The profits margins of big oil are inline with those of other U.S. corporations. Many other companies are making bigger profits than those in oil. For example…

“Newspapers, part of the media that criticize oil profits, heavily outperformed Exxon in 2004. “The average 2004 operating margin of publicly owned newspapers… was 20.5 [percent],” the Los Angeles Times cited industry analyst John Morton in its Nov. 24, 2005, paper.

What do you say to that MSM?

The Mail Tribune of Oregon reports more accurately on the state of profits in the oil sector, “The industry says among oil companies that have reported earnings this quarter, profit margins have averaged nearly 9 percent, which is just below the average across all U.S. companies that have reported results this quarter. Exxon Mobil had a profit margin of about 10 percent.”

Free Market Project says, “While Exxon’s profit is large in terms of absolute dollars, but so is the company.
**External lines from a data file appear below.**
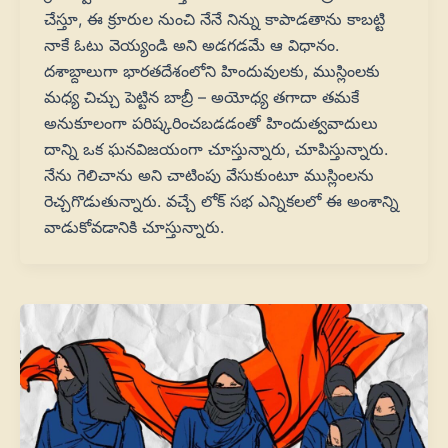
చేస్తూ, ఈ క్రూరుల నుంచి నేనే నిన్ను కాపాడతాను కాబట్టి
నాకే ఓటు వెయ్యండి అని అడగడమే ఆ విధానం.
దశాబ్దాలుగా భారతదేశంలోని హిందువులకు, ముస్లింలకు
మధ్య చిచ్చు పెట్టిన బాబ్రీ – అయోధ్య తగాదా తమకే
అనుకూలంగా పరిష్కరించబడడంతో హిందుత్వవాదులు
దాన్ని ఒక ఘనవిజయంగా చూస్తున్నారు, చూపిస్తున్నారు.
నేను గెలిచాను అని చాటింపు వేసుకుంటూ ముస్లింలను
రెచ్చగొడుతున్నారు. వచ్చే లోక్ సభ ఎన్నికలలో ఈ అంశాన్ని
వాడుకోవడానికి చూస్తున్నారు.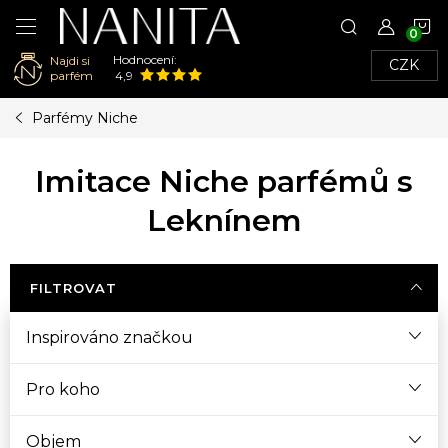
N
Hodnocení:
Najdi si
CZK
K
parfém
4,9
Přejít
Parfémy Niche
na
obsah
Imitace Niche parfémů s
Leknínem
FILTROVAT
Inspirováno značkou
Pro koho
Objem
In 2005, profits for the world’s largest oil company were only 9.7 percent of its revenues, up from 9.6 percent of revenue in 2004, and far less than the 2004 Bank of America profit margin of 21.6 percent or Johnson and Johnson’s 18 percent, according to data from Forbes magazine. points to more big winners. “The net profit margin of the pharmaceutical drug manufacturing industry is 16.9%. For example, Merck and Pfizer have net profit margins of 20.4% and 15.5%, respectively.”

"The money center banking industry, which includes Wachovia, CitiGroup and Banc of America, reports a net profit margin of 16.6%. Microsoft and Oracle have margins of 30.8% and 23.4%.”
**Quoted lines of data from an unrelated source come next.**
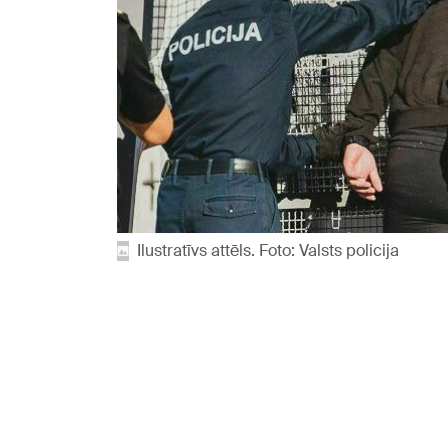
Ilustratīvs attēls. Foto: Valsts policija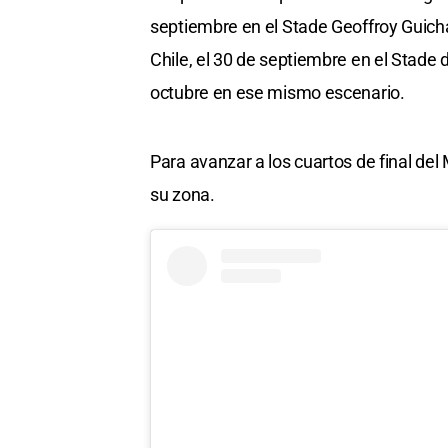
septiembre en el Stade Geoffroy Guicha
Chile, el 30 de septiembre en el Stade 
octubre en ese mismo escenario.
Para avanzar a los cuartos de final de
su zona.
What was the profit margin for Exxon in 2005 again? Answer 9.6%. And the average among companies in the oil industry reporting for the first quarter of 2006? Answer, “net profit margins are 9.1%.”
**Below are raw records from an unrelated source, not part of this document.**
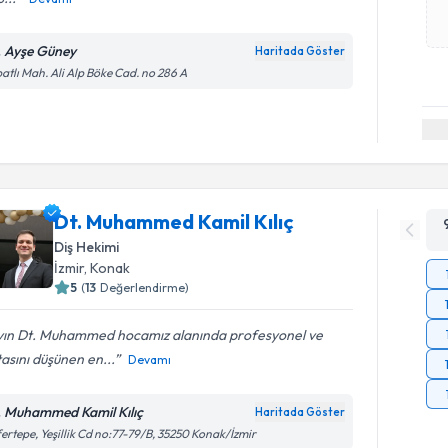
. Ayşe Güney
Haritada Göster
atlı Mah. Ali Alp Böke Cad. no 286 A
Dt. Muhammed Kamil Kılıç
Diş Hekimi
İzmir
, Konak
5
(
13
Değerlendirme)
yın Dt. Muhammed hocamız alanında profesyonel ve
asını düşünen en...
Devamı
. Muhammed Kamil Kılıç
Haritada Göster
ertepe, Yeşillik Cd no:77-79/B, 35250 Konak/İzmir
Listen, I don’t like big oil. I think history will prove them and their industry as one of the most wasteful and destructive associations in human history. And I certainly don’t suggest trusting everything they pronounce but hell, The Hershey Company has a better profit margin than Exxon. Trying to blame the rising cost of gasoline on gouging by Big Oil is silly and unfounded; not to mention it takes the spotlight off the coming crisis. Peak oil is arriving. Wake up to the reality and then help others do the same.


crz53 said...

Profit margins, duh! Why didn't I think of this? Great post. I'll be sure to reference it next time someone complains about how we're getting screwed by the oil companies.
Out of curiosity, I wonder what the cost of gas in other countries has done relative to the U.S.? I know that as a rule most other industrialized nation pay way more than we do per gallon, but has there cost gone up similarly to ours? Hmmm...
- Mike Lorenz

Anonymous said...

What!! You're no longer a communist?

nulinegvgv said...

I have never been in favor of state-supported communism. I did however loan my lawnmower to a neighbor this past weekend. His has broken and I’ve offered to share mine with him as an alternative to him buying another lawnmower. I didn’t ask for anything in return. I hope Senator McCarthy doesn’t hear about this.